3.5.5 Limitations and Key Concerns

  1. Absence of A/B swapping: Since A/B swapping is not supported, the user needs to build firmware for a specific Flash bank. For example, FW_version0 would be targeted to Bank0, FW_version1 to Bank1, FW_version2 to Bank0, FW_version3 to Bank1, and so on.

  2. Use of 3rd Flash bank: LFU implementation on F28003x is limited to 2 Flash banks in the design. However, the device can contain up to 3 Flash banks, and the LFU implementation can be extended to cover 3 banks. One potential use of a third Flash bank is to store the custom bootloader, with the application firmware residing in the first and second Flash banks.
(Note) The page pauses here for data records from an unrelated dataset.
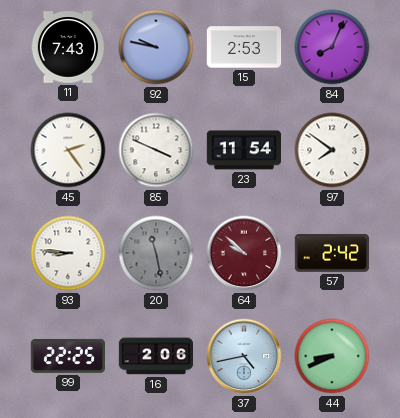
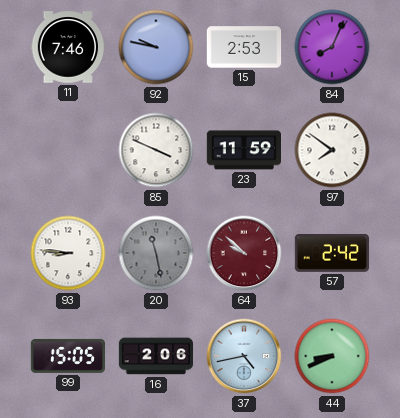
11: 7:43 -> 7:46
45: 2:24 -> none
23: 11:54 -> 11:59
99: 22:25 -> 15:05
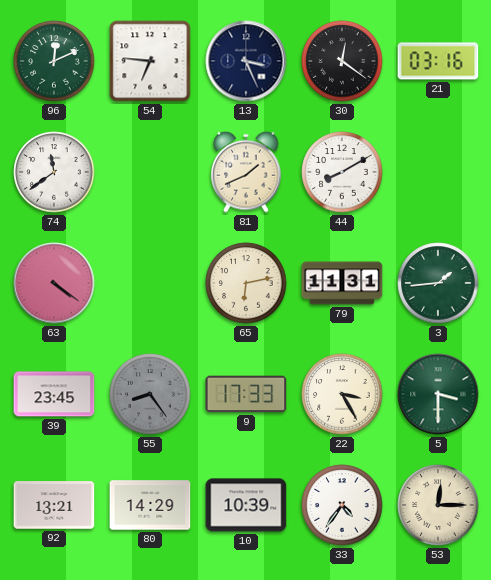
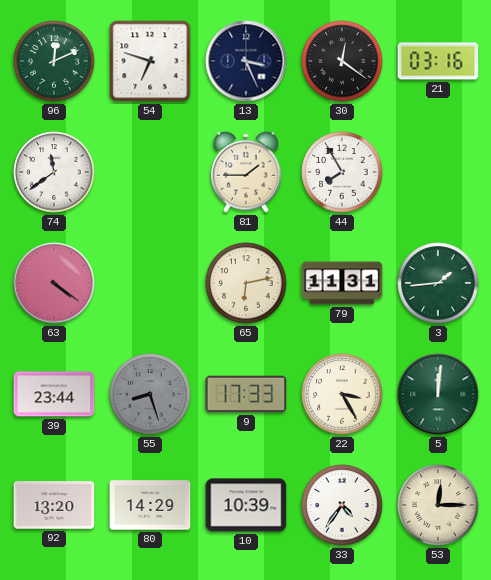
54: 6:46 -> 6:48
81: 1:41 -> 1:45
44: 8:10 -> 7:55
39: 23:45 -> 23:44
55: 8:24 -> 8:27
5: 3:30 -> 12:01
92: 13:21 -> 13:20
This removes the need for the custom bootloader to be placed in the first and second Flash banks.

  3. Ping-pong approach to code in RAM: Any old firmware running from RAM could be running during the LFU process and therefore has to be maintained and untouched by the new firmware. The init_lfu() function which copies code from Flash to RAM of code in the new firmware that needs to run from RAM, should not corrupt the RAM space the old firmware was using. In this sense, a ping-pong like scheme would need to be designed by the user, with a portion of the RAM memory allocated for the LFU image.

  4. Interupt configuration: Interrupt mapping of existing interrupts to the shadow PIE vector table is done in init_lfu() using Shadow_Interrupt_register(). The same process can be followed for any new interrupts that need to be set up. However, they should be enabled (using Interrupt_enable()) only during the LFU switchover. Similarly, any interrupts in the old firmware that are removed will need to be disabled (using Interrupt_disable()) only during the LFU switchover.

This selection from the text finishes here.